Not only is “RAID group” oriented layout (“tell me your exact requirements in advance and I’ll put that LUN/filesystem right HERE”) a thing of the past – the whole provisioning model of “pools” is even changed by this. Adding IOps or GB to the pool is as simple as adding more SSD or SATA drives to the pool.
Ok, so, when it’s all put this way – it seems to me you have to be an idiot (at least on a technical level) to refute that automated sub-LUN tiering is going to be something that EVERY storage vendor is gonna have to do.
So – faithful VMware readers – how does this apply to you?
The short version? The answer is that EMC just announced that we are delivering on the idea of “Storage DRS” with sub-LUN tiering, and will save you a lot of money, and make provisioning a LOT easier.

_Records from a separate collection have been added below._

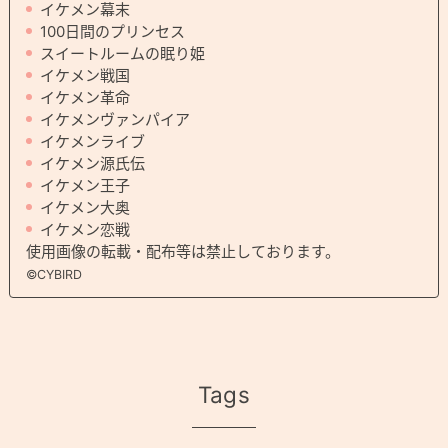
イケメン幕末
100日間のプリンセス
スイートルームの眠り姫
イケメン戦国
イケメン革命
イケメンヴァンパイア
イケメンライブ
イケメン源氏伝
イケメン王子
イケメン大奥
イケメン恋戦
使用画像の転載・配布等は禁止しております。
©CYBIRD
Tags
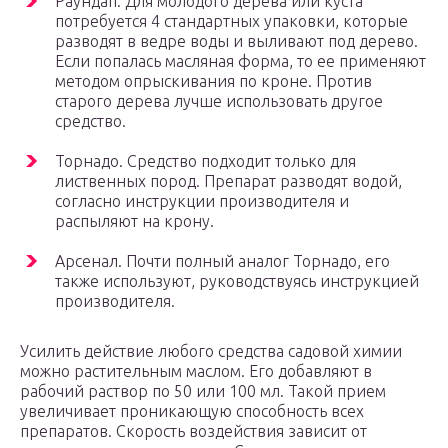
Раундап. Для молодого дерева или куста
потребуется 4 стандартных упаковки, которые
разводят в ведре воды и выливают под дерево.
Если попалась масляная форма, то ее применяют
методом опрыскивания по кроне. Против
старого дерева лучше использовать другое
средство.
Торнадо. Средство подходит только для
лиственных пород. Препарат разводят водой,
согласно инструкции производителя и
распыляют на крону.
Арсенал. Почти полный аналог Торнадо, его
также используют, руководствуясь инструкцией
производителя.
Усилить действие любого средства садовой химии
можно растительным маслом. Его добавляют в
рабочий раствор по 50 или 100 мл. Такой прием
увеличивает проникающую способность всех
препаратов. Скорость воздействия зависит от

It does mean that a datastore is “non-linear” in performance – literally parts of a VM that need to be faster will be in one place on one type of media, and parts of a VM are fine being slower will be another in the pool. How’s that for virtualized storage :-)
Now, unlike VMware DRS’s effect on CPU and memory, it’s impossible for the storage to react in real time to changing demands (it takes some analysis over time, and it takes some time for the data to move).
VMware has publicly discussed an upcoming feature in future vSphere releases called Storage IO Control (SIOC) that we think complements sub-LUN FAST. You can read about it here. The benefit of SIOC is that it kicks in immediately when the IO latency threshold is hit in the guest. The downside is it doesn’t resolve the underlying problem until the administrator does something.
Put them together, and in theory, it’s like peanut butter and jelly – SIOC deals with the crisis, and the sub-LUN FAST deals with the problem. I note “in theory” only because the testing is now just starting in the integrated use cases.
Cool huh?
Ok – last stop on the new efficiency features tour…
Compression
Now that the Celerra and CLARiiON engineering teams have merged, and over the last few years Rich Napolitano – who heads up the EMC Unified Storage Division – has pushed hard on what he calls the “provider/supplier” model (where the various sub-teams collaborate and share functional code, there is awesome amount of integration benefit we are seeing.
Most apparent is of course unification of management with Unisphere, but there are deep under the cover benefits – and one of those is around the virtual-provisioning layer of the codebase – which also happens to provide many efficiency technologies.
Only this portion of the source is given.